Confabulation is telling a story that is fictional, whilst believing it’s true. It seems we do this all the time in order to make the world into a coherent story that fits with our world-view. But it “feels” as if we have control.

That feeling of control in decision-making and in behavior is a very persistent illusion, so persistent that it’s hard to get your mind around the facts. But it is just that, a persistent illusion. We only have conscious awareness of the things a part of our minds have already enacted.

It seems to me that emotions, beliefs and habitual patterns of thinking may be how this happens, because they’re faster. If our actions inform our habits, belief sets and emotions, and this is on a continual feedback loop, then we have the illusion that we “decide,” consciously what our actions will be. This, therefore has implication for the self-stories we construct in our minds.

We construct “self-stories” in the delayed space between emotion, habit and behavior and the explanation (the story) of that action. Events happen (or we do it intuitively) and then the conscious mind seeks to find the explanation. This then feeds back into our beliefs and habits and affects our future behavior. Behavior is followed by explanation. This seems to run totally counter-intuitively to how it actually feels! We think, decide and act, don’t we? Yet this may explain why decision-making isn’t just a matter of rational logic.

The good news is that we probably have the ability to “change our mind”, by changing our behavior. It is an indirect method but there is in fact there is a lot of evidence that shows this is the case. For instance, experiments have shown that if you force yourself to smile, you will feel happier. By changing the behavior you change the mindset (and eventually your world-view).

The neuroscientist David Eagleman has a great way to conceive this split-brain dilemma. He imagines us, our brains, as riotous and rebellious parliaments which are locked in a battle for dominion. The end result of this battle is, behavior.

The truth lies locked away in complete darkness, hidden deep inside our brains, in our Thalamus and Hypothalamus, over which we have no direct conscious control.

We confabulate and use stories to find explanations for events that have already happened in the outside world. It appears that what we thought was reality is actually a story we make up in order to string together a pattern of events so that it has meaning that fits into our prevailing world-view.
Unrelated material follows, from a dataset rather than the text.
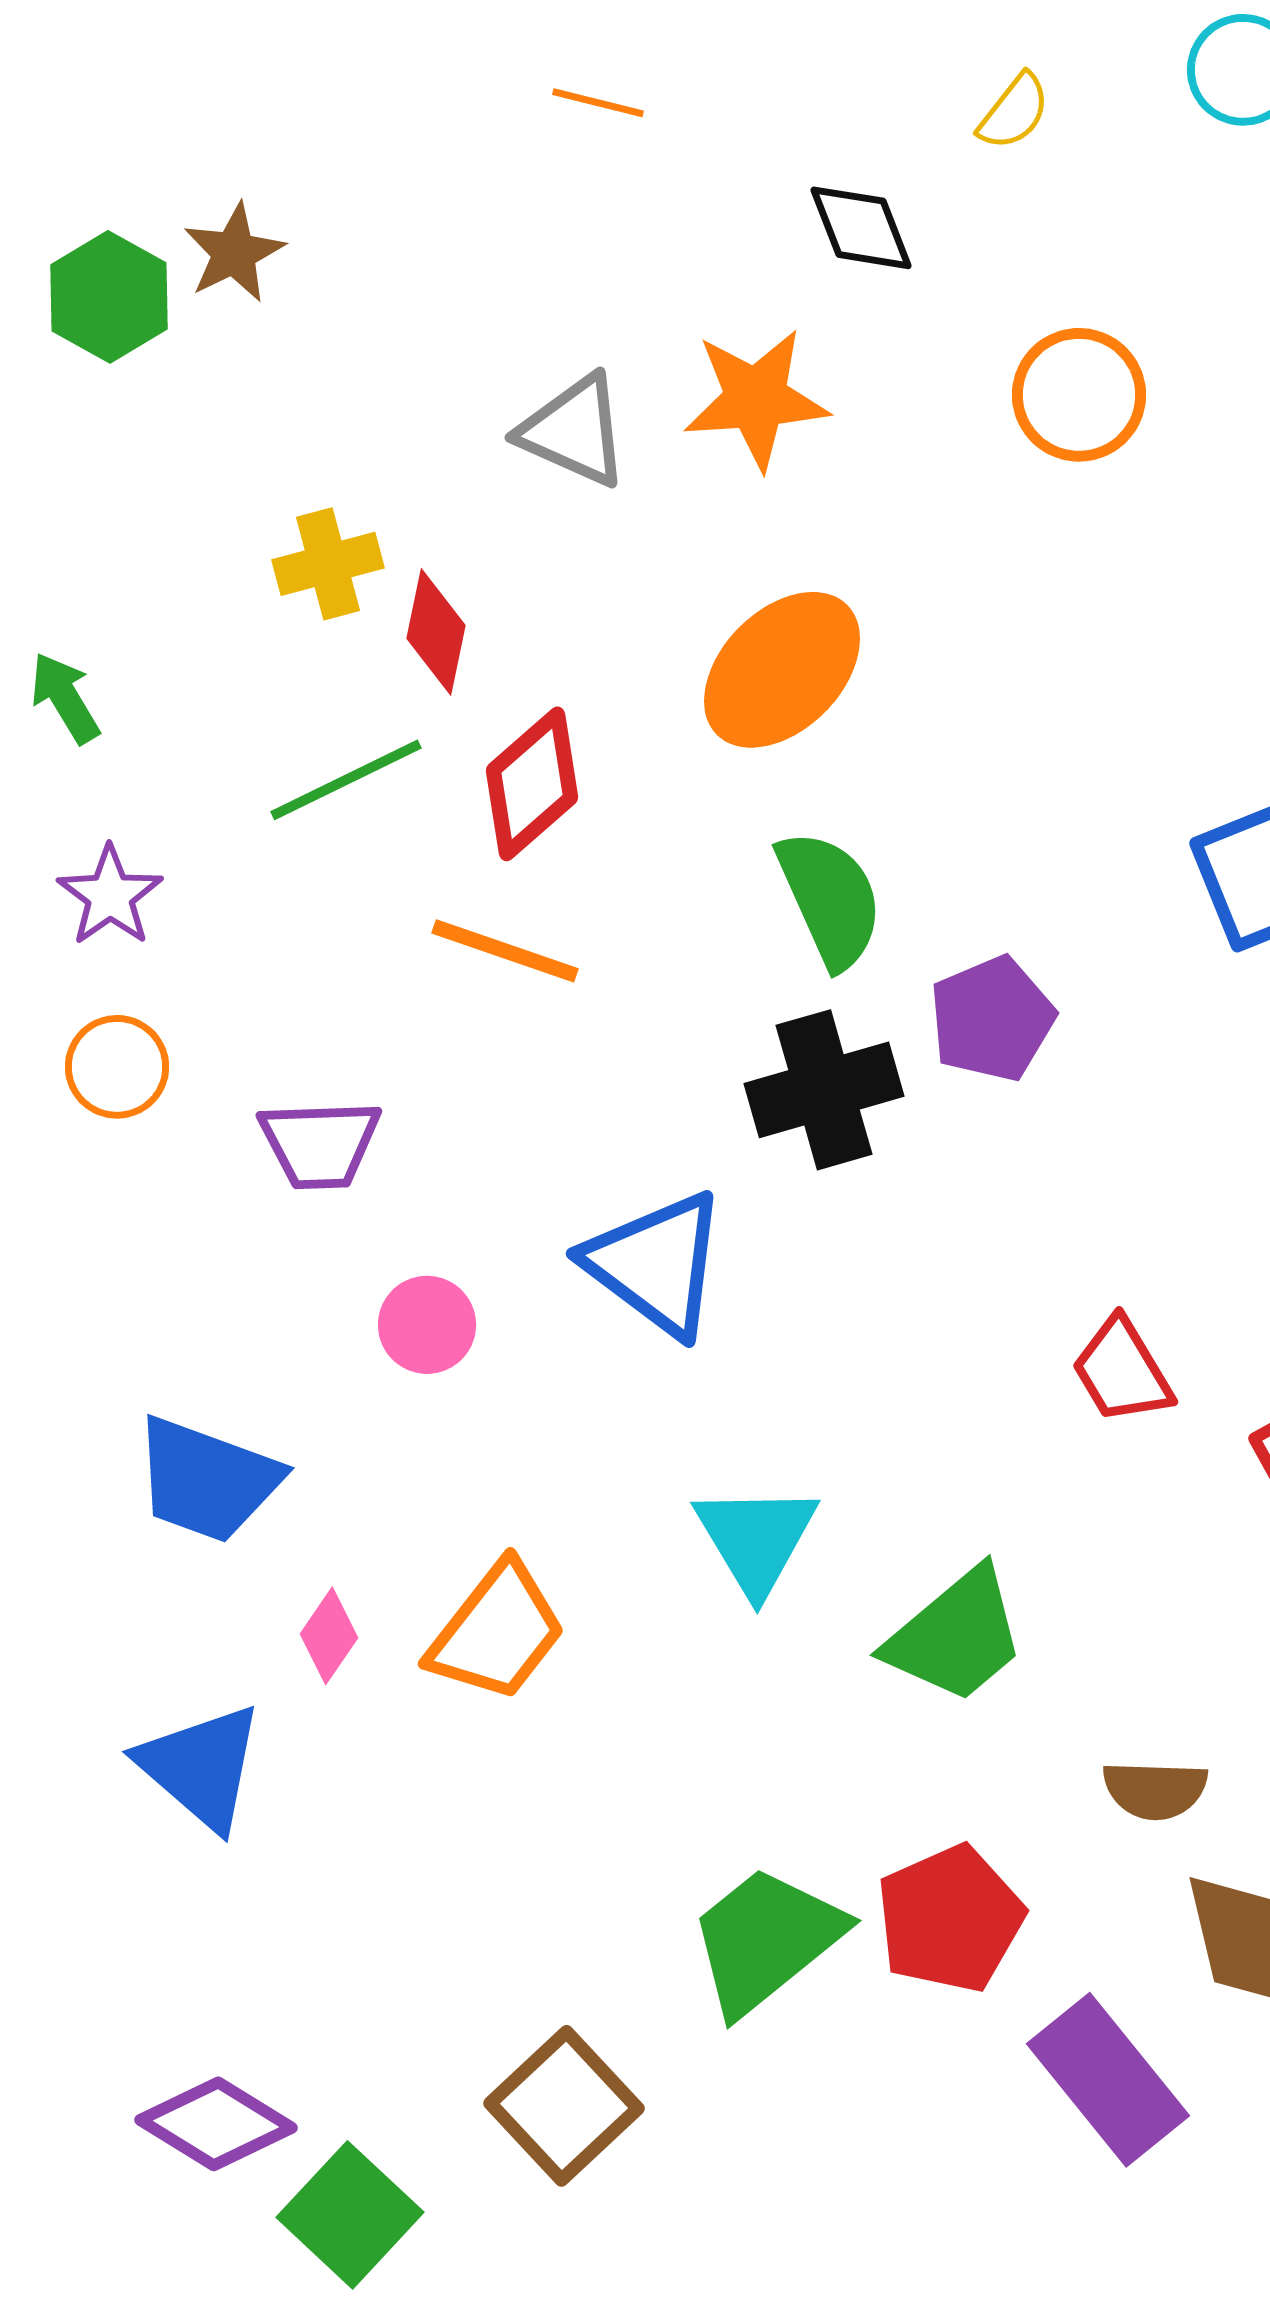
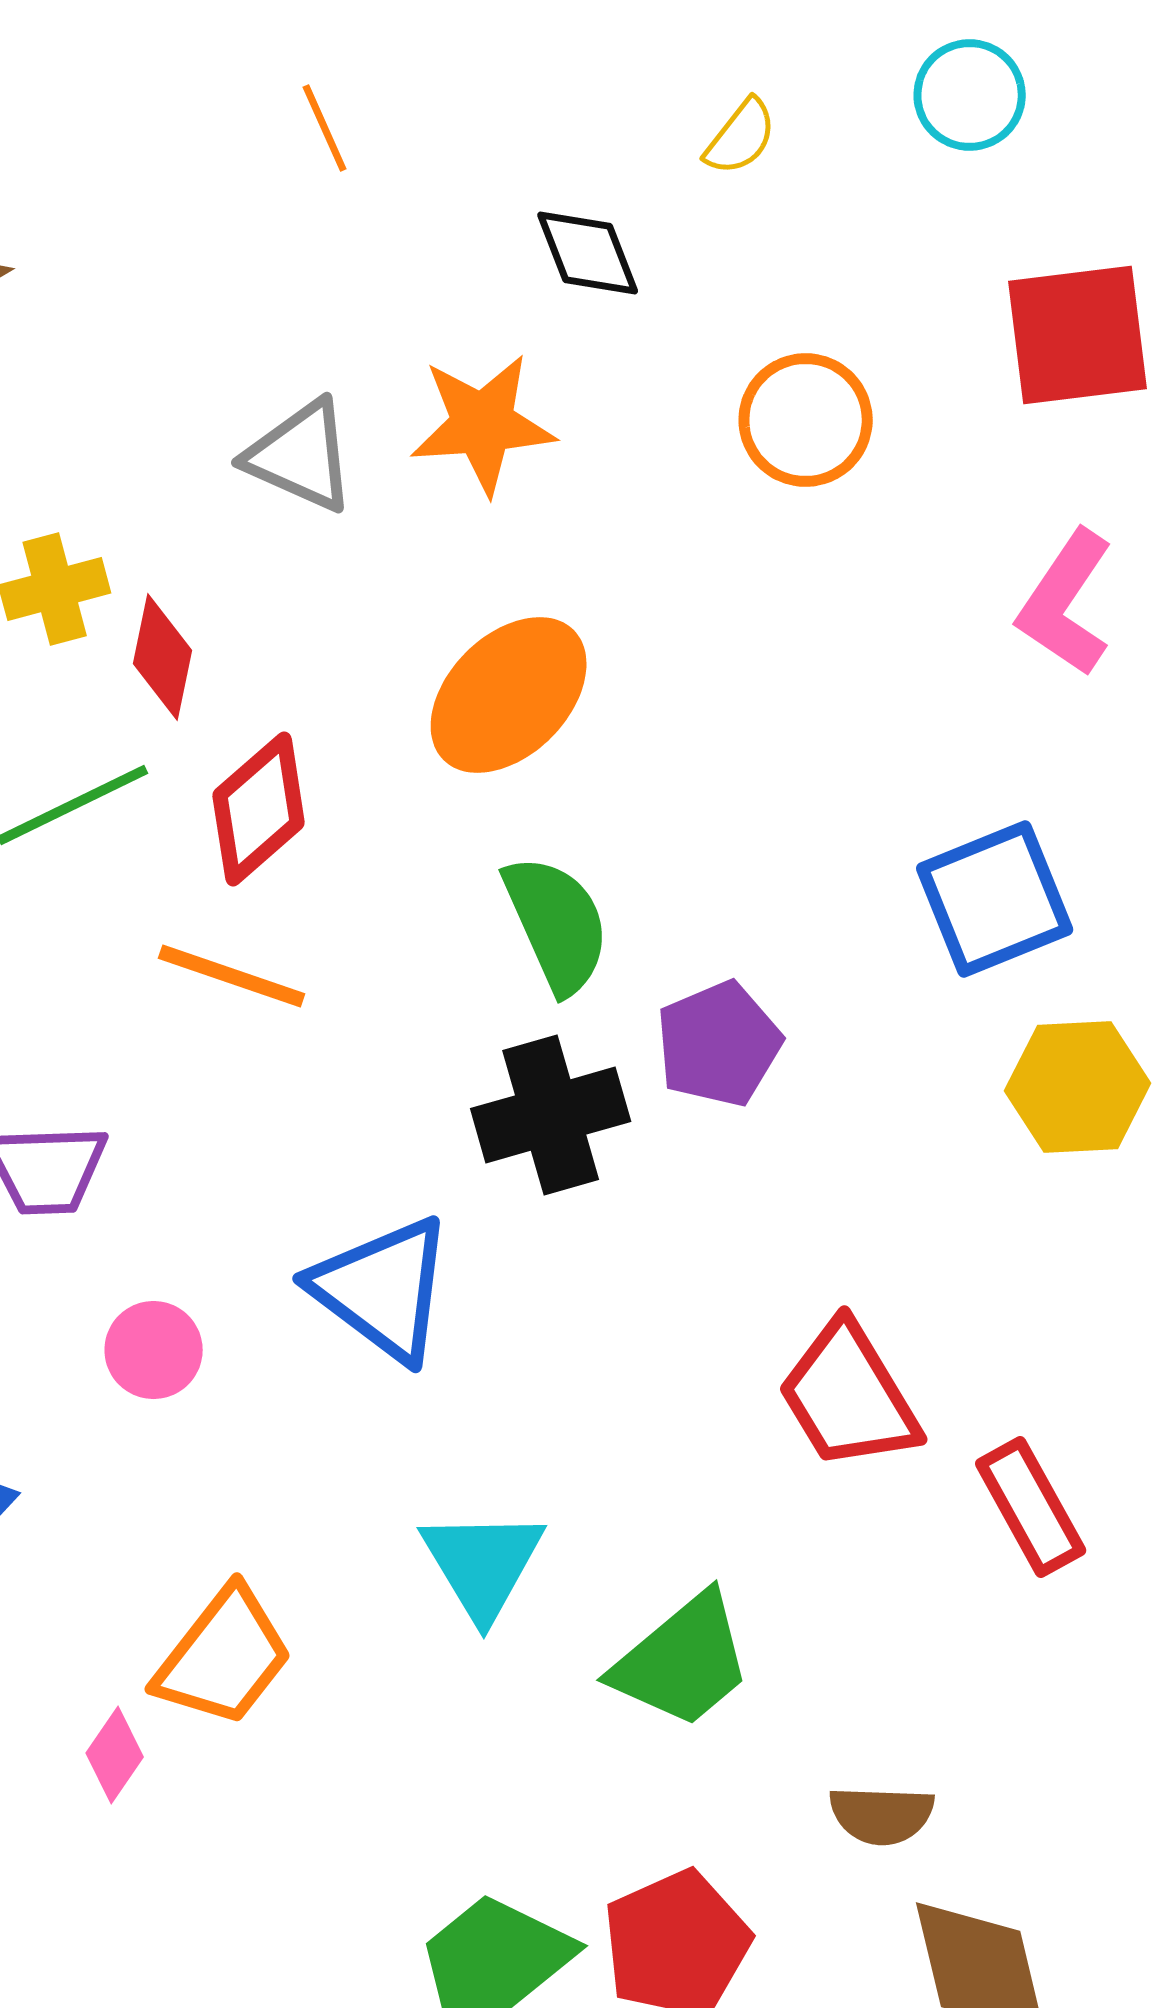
orange line: (598, 103) -> (325, 128), turned 52
red trapezoid: (1122, 1371) -> (849, 1396), size x1.4
pink diamond: (329, 1636) -> (115, 1755), moved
It’s easy to see how some events, particularly those that don’t seem to fit the expected story-pattern, can throw our belief systems into complete disarray.
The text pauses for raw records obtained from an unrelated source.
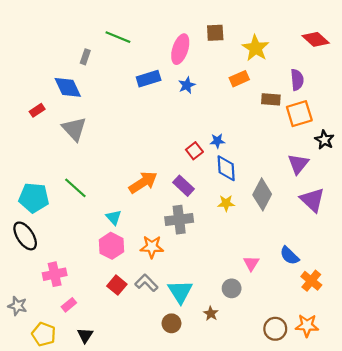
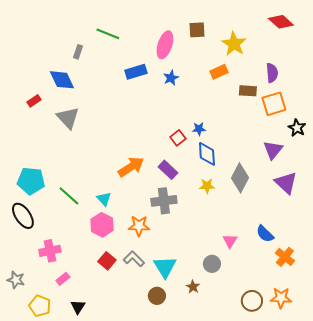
red diamond: (316, 39) -> (281, 22), moved
green line: (75, 188) -> (69, 196), moved

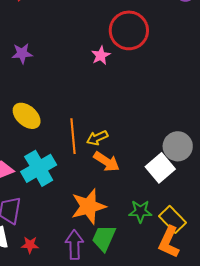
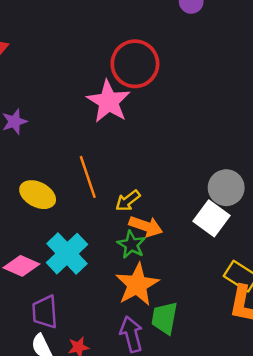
pink star: (101, 55) -> (109, 102), size x1.8
orange line: (73, 136) -> (88, 177), moved
green star: (140, 211) -> (131, 245), moved, turned -30

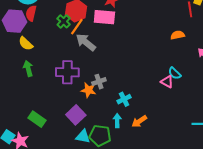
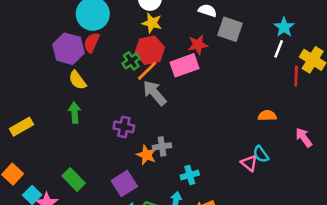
pink rectangle: (104, 17) -> (185, 65), turned -35
orange semicircle: (178, 35) -> (267, 116), moved
purple cross: (67, 72) -> (124, 127), size x0.7

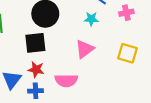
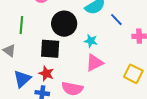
cyan star: (91, 19) -> (91, 41), moved

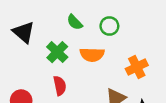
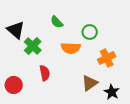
green circle: (109, 26) -> (90, 32), moved
green cross: (57, 52) -> (33, 46), moved

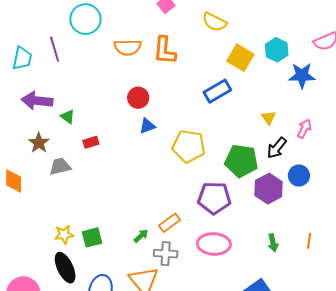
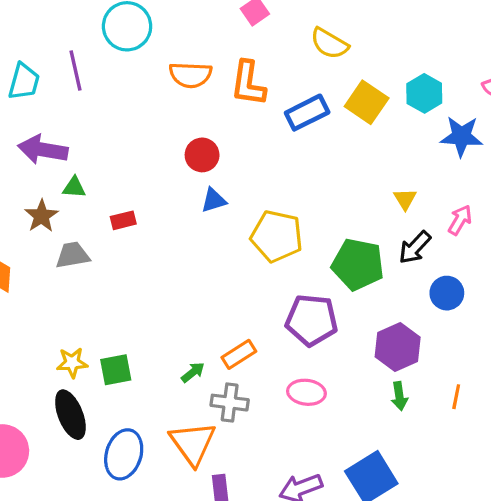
blue rectangle: (217, 91) -> (307, 113), moved
green triangle: (68, 117) -> (74, 187), moved, turned -35
purple hexagon: (269, 189) -> (398, 347), moved
pink ellipse: (214, 244) -> (306, 392), size x0.7

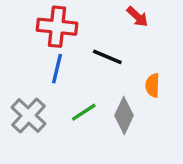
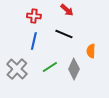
red arrow: (137, 17) -> (67, 10), moved
red cross: (57, 27) -> (34, 16), size x0.6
It’s also easy to see why so many people suffer with a confirmation bias where the evidence is made to fit into our view of how things in the world are. (Think religion and big (or small) political ideas. Nobody likes to admit they’re wrong, so it’s better to skew the “facts” to fit our view).

Perhaps this is another reason why we are compelled to make stories; we need to make sense of our world. The way we do that is to make stories that end up shaping the world.

That moment of cognitive dissonance is a major contributing factor in a creative thinking process and a major factor in changing mindset. Creativity by it’s very nature, is disruptive.

It’s strange and illogical, but it seems it’s true.